> GOAL OF THE EXERCISE: Write out each record below exactly, but not the pictures.

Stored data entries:
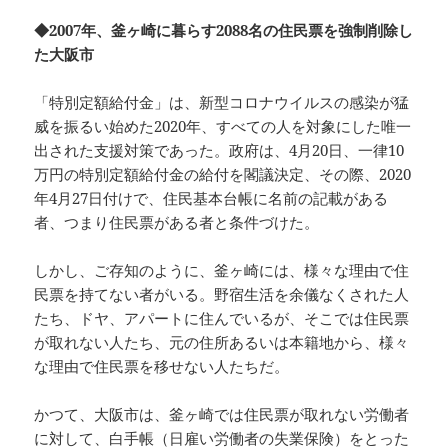
◆2007年、釜ヶ崎に暮らす2088名の住民票を強制削除し
た大阪市
「特別定額給付金」は、新型コロナウイルスの感染が猛
威を振るい始めた2020年、すべての人を対象にした唯一
出された支援対策であった。政府は、4月20日、一律10
万円の特別定額給付金の給付を閣議決定、その際、2020
年4月27日付けで、住民基本台帳に名前の記載がある
者、つまり住民票がある者と条件づけた。
しかし、ご存知のように、釜ヶ崎には、様々な理由で住
民票を持てない者がいる。野宿生活を余儀なくされた人
たち、ドヤ、アパートに住んでいるが、そこでは住民票
が取れない人たち、元の住所あるいは本籍地から、様々
な理由で住民票を移せない人たちだ。
かつて、大阪市は、釜ヶ崎では住民票が取れない労働者
に対して、白手帳（日雇い労働者の失業保険）をとった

> EXPECTED OUTPUT:
◆2007年、釜ヶ崎に暮らす2088名の住民票を強制削除し
た大阪市
「特別定額給付金」は、新型コロナウイルスの感染が猛
威を振るい始めた2020年、すべての人を対象にした唯一
出された支援対策であった。政府は、4月20日、一律10
万円の特別定額給付金の給付を閣議決定、その際、2020
年4月27日付けで、住民基本台帳に名前の記載がある
者、つまり住民票がある者と条件づけた。
しかし、ご存知のように、釜ヶ崎には、様々な理由で住
民票を持てない者がいる。野宿生活を余儀なくされた人
たち、ドヤ、アパートに住んでいるが、そこでは住民票
が取れない人たち、元の住所あるいは本籍地から、様々
な理由で住民票を移せない人たちだ。
かつて、大阪市は、釜ヶ崎では住民票が取れない労働者
に対して、白手帳（日雇い労働者の失業保険）をとった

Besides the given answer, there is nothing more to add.